- **Problem**
When you copy from the entries that follow, take only the lines from the one with "La météo à Laval" down to the one with "a numero chiuso", keeping both ends and dropping every picture.

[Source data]
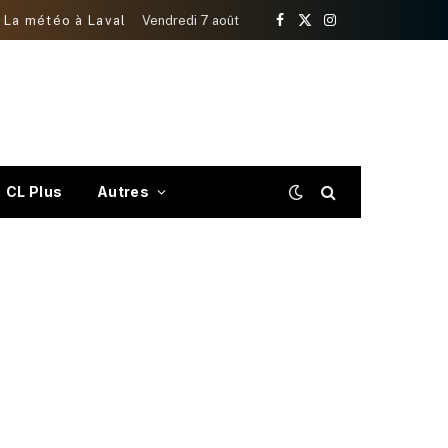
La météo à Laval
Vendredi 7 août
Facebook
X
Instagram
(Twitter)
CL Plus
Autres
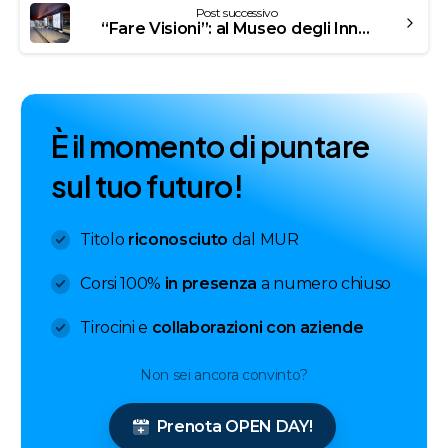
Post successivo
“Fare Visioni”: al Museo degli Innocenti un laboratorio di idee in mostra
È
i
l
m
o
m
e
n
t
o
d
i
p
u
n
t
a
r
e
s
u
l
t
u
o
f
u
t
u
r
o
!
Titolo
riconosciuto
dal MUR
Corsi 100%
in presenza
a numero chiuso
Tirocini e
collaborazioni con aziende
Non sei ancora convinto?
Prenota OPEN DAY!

---

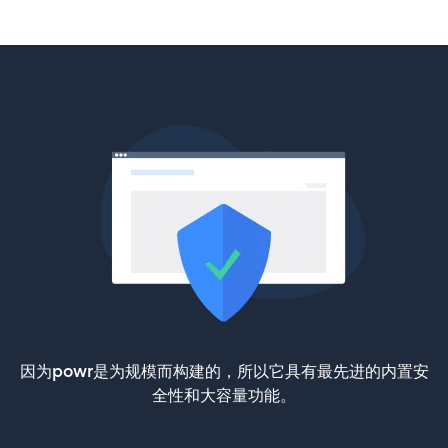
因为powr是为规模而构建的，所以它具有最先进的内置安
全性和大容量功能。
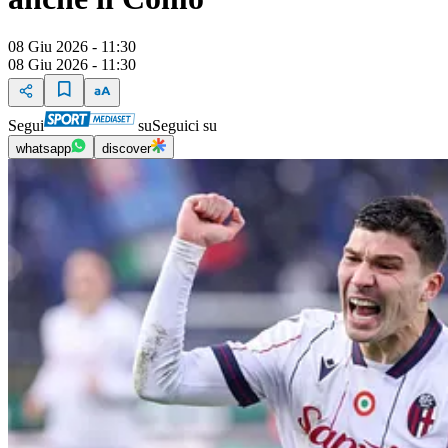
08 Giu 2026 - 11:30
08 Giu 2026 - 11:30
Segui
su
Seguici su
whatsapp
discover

- **Result of this exercise**
La météo à Laval
Vendredi 7 août
Facebook
X
Instagram
(Twitter)
CL Plus
Autres
Post successivo
“Fare Visioni”: al Museo degli Innocenti un laboratorio di idee in mostra
È
i
l
m
o
m
e
n
t
o
d
i
p
u
n
t
a
r
e
s
u
l
t
u
o
f
u
t
u
r
o
!
Titolo
riconosciuto
dal MUR
Corsi 100%
in presenza
a numero chiuso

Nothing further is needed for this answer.